Dear Wubai, Thanks a lot. Spanish, Portuguese, French and Italian are of the same language family, the Latin family. So the pronuciation and spelling bear much similarity among these languages. Babuza

----- Original Message ----- 
From: "wubai" 
To: "Lamar Za Litz" ; 
Sent: Wednesday, March 02, 2005 10:44 PM
Subject: RE: [TGB] Re: bread


>I think this explanation is right. We learn this in scool in Japan.
> 
> When I went to Spain last year my Spanish friend told me that they call bread as phang. He also told me that Spanish and Portuguese are similar. Maybe he wanted to surprise me but it is well-known in Japan. So I explained a bit of the history to him. Phang is completely in the Japanese vocablary and we don't even feel it is a 外來語 unless we think of the history.
> 
> When I started to learn Taiwanese, I was surprised to find many words have thier origin in Japanese. Phang is only one of them.
> 
> 
> -----Original Message-----
> From:  [[mailto:]On](<https://web.archive.org/web/20060117112735/mailto:\]On>) Behalf
> Of Lamar Za Litz
> Sent: Monday, February 28, 2005 1:22 PM
> To: 
> Subject: Re: [TGB] Re: bread
> 
> 
> This is also what I've heard, that Taigi 'phang' comes from Portuguese
> through Japanese.
> 
> As for the differences between 'phang' and Portuguese 'pa̍o,' here are
> some possible explanations:
> 
> (1) (as Babuza said) The Japanese do not distinguish between -n and
> -ng...what they have is an /-ng/ ending that is a syllable in itself. 

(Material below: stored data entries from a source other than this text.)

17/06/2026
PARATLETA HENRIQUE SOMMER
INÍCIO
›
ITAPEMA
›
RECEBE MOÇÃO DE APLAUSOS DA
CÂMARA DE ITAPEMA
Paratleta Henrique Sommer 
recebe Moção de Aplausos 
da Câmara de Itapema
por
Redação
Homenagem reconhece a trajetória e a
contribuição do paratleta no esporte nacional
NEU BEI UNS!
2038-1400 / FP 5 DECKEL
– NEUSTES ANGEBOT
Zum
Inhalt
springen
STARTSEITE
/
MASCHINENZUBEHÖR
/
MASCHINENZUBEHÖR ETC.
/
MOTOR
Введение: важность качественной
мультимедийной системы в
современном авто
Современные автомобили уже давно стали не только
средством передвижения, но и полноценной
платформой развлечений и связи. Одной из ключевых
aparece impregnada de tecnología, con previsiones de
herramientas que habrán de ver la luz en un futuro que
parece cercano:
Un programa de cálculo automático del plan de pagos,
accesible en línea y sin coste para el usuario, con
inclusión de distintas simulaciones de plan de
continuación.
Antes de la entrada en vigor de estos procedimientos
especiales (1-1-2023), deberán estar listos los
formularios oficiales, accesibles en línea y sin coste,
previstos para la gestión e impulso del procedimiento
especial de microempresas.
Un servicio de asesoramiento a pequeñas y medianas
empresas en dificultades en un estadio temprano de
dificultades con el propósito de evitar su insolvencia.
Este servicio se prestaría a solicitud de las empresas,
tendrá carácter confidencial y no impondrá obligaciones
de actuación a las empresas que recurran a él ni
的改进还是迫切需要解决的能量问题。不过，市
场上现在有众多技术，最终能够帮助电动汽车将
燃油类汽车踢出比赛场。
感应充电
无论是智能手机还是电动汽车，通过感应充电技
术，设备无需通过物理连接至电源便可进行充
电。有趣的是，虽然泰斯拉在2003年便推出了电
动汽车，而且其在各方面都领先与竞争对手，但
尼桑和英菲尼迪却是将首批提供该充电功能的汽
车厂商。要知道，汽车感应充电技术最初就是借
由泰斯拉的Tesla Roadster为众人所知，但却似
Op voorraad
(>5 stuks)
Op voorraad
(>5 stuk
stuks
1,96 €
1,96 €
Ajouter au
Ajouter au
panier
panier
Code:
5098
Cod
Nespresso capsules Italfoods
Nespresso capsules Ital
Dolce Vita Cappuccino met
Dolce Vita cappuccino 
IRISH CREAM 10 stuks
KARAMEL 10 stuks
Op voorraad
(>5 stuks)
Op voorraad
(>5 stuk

> And when they heard 'pa̍o,' /pa-ng/ was as close as they could get.
> 
> (2) The loanword might not have come from standard Portuguese. It
> might even have come from a Spanish or Provencal dialect, etc., either
> through Spanish-Japanese contact or because Portuguese ships hired
> Spanish or Provencal sailors.
> 
> Just a guess.
> 
> TBT
> 
> On Mon, 28 Feb 2005 10:47:49 +0800,   wrote:
>>  
>> To be frank, I'm afraid no one can give you a definite answer.
>> I usually say 
>> phang comes from Europe, possibly from  Portuguese.
>> It was assumed that the Japanese briught the term to Taiwan after 1895.
>> And the Japanese got it from Europe, probably during the Meji Restoration.
>> Japanese seemed unable to ditinguish between 'ng' and 'n' quite well.
>> For example, sir/MR is written as sang & san.
>> Those speaking Mandarin have same problems.
>> Frequently 興趣/性趣; 禁止/靜止; alwaus sounds the same on TV/Radio.
>> Any comment from TGB will be highly appreciated.